Assignment 2
BUSI 520: Python for Business Research
Jones Graduate School of Business
Rice University
- Basics of pandas series and dataframes
- Create a series from a list of integers.
- Extract values at specific indices from the series.
- Change the index of the series to alphabetical letters.
- Create a dataFrame from a dictionary of lists.
- Extract specific columns from the dataframe.
- Add a new column to the dataframe.
- Create a dataframe filled with random numbers.
- Basic dataFrame operations:
- Calculate the summary statistics for a fataframe column.
- Sort the dataframe based on a specific column.
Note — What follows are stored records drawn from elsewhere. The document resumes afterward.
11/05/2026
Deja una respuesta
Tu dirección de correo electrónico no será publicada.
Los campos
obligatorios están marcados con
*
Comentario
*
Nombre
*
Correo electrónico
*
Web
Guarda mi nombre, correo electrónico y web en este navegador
- Filter rows based on certain criteria.
- Replace specific values in a datadrame.
- Rename columns.
- Map values in a column to other values using a dictionary.
- Missing values:
- Find all missing values in a dataframe. b Fill missing values with zeros.
- Fill missing values in a column with the column’s mean value.
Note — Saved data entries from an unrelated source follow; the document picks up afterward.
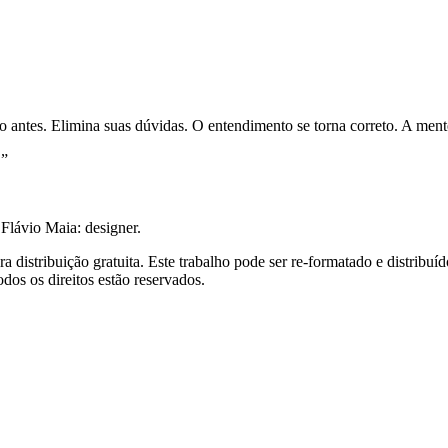
 antes. Elimina suas dúvidas. O entendimento se torna correto. A mente
.”
 Flávio Maia: designer.
ara distribuição gratuita. Este trabalho pode ser re-formatado e distri
dos os direitos estão reservados.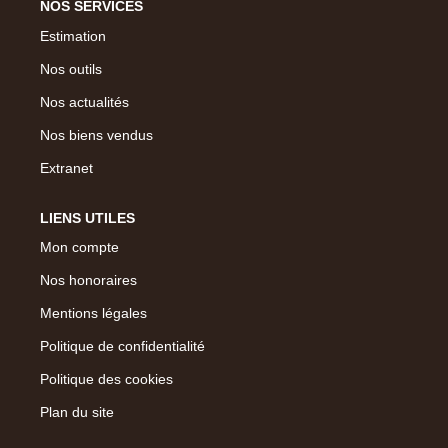
NOS SERVICES
Estimation
Nos outils
Nos actualités
Nos biens vendus
Extranet
LIENS UTILES
Mon compte
Nos honoraires
Mentions légales
Politique de confidentialité
Politique des cookies
Plan du site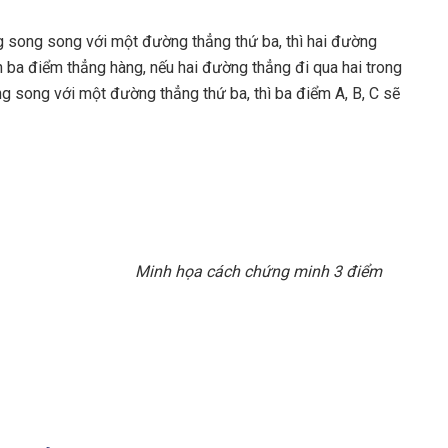
ng song song với một đường thẳng thứ ba, thì hai đường
 ba điểm thẳng hàng, nếu hai đường thẳng đi qua hai trong
g song với một đường thẳng thứ ba, thì ba điểm A, B, C sẽ
Minh họa cách chứng minh 3 điểm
- Drop rows with missing data.
- Find duplicate rows.
- Drop all but the last row in each set of duplicate rows.
- Filtering and aggregation:
- Using the ‘tips’ dataset, filter the rows where the total bill is greater than $10.
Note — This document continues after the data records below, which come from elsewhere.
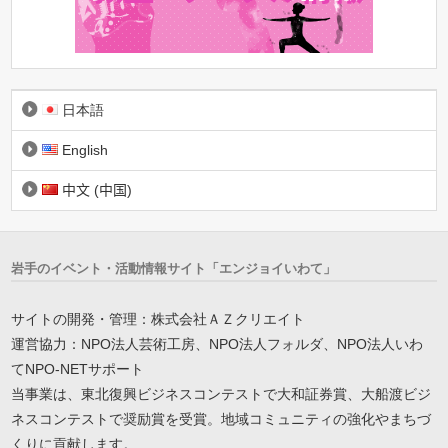
日本語
English
中文 (中国)
岩手のイベント・活動情報サイト「エンジョイいわて」
サイトの開発・管理：株式会社ＡＺクリエイト
運営協力：NPO法人芸術工房、NPO法人フォルダ、NPO法人いわ
てNPO-NETサポート
当事業は、東北復興ビジネスコンテストで大和証券賞、大船渡ビジ
ネスコンテストで奨励賞を受賞。地域コミュニティの強化やまちづ
くりに貢献します。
- Create a new column in the ‘tips’ dataset called ‘bill_per_person’ which is the total bill divided by the size of the party.
- Group by the ‘day’ column and compute the average total bill for each day.
- WRDS: Create a dataset containing monthly CRSP returns and book-to-market ratios for 1970 through 2023. Use the Fama-French June 30 convention for book-to-market. Follow the Fama-French definitions for book equity and market equity (variable definitions are at French’s data library). You can use any resources for assistance except other people - for example, there might be advice at WRDS.